The Arabist

The Arabist

By Issandr El Amrani and friends.

The Linguistics of Kifaya

William Safire on the word Kifaya in his On Language column in the NY Times Magazine:

The word means ''enough.'' The Arabic verbal root is kafa, ''to be satisfied.'' In Hans Wehr's Dictionary of Modern Written Arabic, it has the senses of ''sufficient amount'' and ''that which suffices for performing a duty.'' Munther Younes, coordinator of the Arabic program at Cornell, says that verbs derived from the same root are in the Koran, as in the sense of ''it is enough for you to have God as a companion or protector.''


David S. Powers, professor of Islamic history and law at Cornell, says he thinks that the word as used today is in the nature of what linguists call a calque, a borrowing from another language in literal translation (much as English borrowed Ãœbermensch from the German and translated it as superman). ''In politics, in modern culture,'' Powers says, ''we say, 'Enough!' Kifaya is the Arabic equivalent of that. It's a standard word in Arabic now being used in a political context, probably a modern phenomenon. It suggests there may be some creative linguistic development.''


...

In English, enough grew out of enow to become an adjective synonymous with ''sufficient.'' It can also be used as an adverb to disparage, as in Shakespeare's ''An honest fellow enough . . . but he has not so much brain as ear-wax.'' In politics, when Theodore Roosevelt declined nomination for a third term in 1908, The New York Times reported that he'd ''had enough.'' (Teddy later changed his mind.) And the G.O.P. used the slogan ''Had Enough?'' against Harry Truman in the midterm election of 1946 and elected the first Republican Congress since Hoover.
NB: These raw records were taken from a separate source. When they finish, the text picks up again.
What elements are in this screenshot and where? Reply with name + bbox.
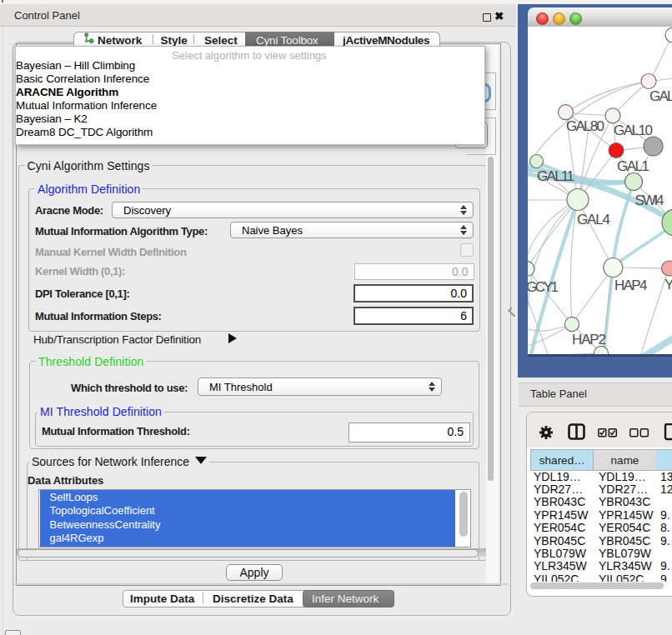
svg-text:YJ: YJ bbox=[664, 277, 672, 292]
svg-text:HAP4: HAP4 bbox=[614, 278, 648, 293]
svg-text:SWI4: SWI4 bbox=[635, 192, 664, 208]
svg-text:GAL80: GAL80 bbox=[566, 118, 604, 134]
svg-text:HAP2: HAP2 bbox=[572, 332, 606, 348]
svg-text:GAL11: GAL11 bbox=[537, 168, 574, 184]
svg-text:GAL7: GAL7 bbox=[649, 88, 672, 104]
svg-text:GAL4: GAL4 bbox=[577, 212, 610, 228]
svg-text:GCY1: GCY1 bbox=[528, 279, 559, 295]
svg-text:GAL10: GAL10 bbox=[614, 122, 653, 138]
svg-text:GAL1: GAL1 bbox=[617, 158, 649, 174]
The most powerful use of the word in oratory was delivered in English by a man from the Middle East. At a signing ceremony on the White House lawn in 1993, after a reluctant handshake with the P.L.O.'s Yasir Arafat, Prime Minister Yitzhak Rabin of Israel said: ''We, the soldiers who have returned from battles stained with blood; we who have seen our relatives and friends killed before our eyes . . . we who have fought against you, the Palestinians, we say to you today in a loud and a clear voice: enough of blood and tears. Enough!''


That's the new, emphatic sense that Arabs have given their Arabic kifaya.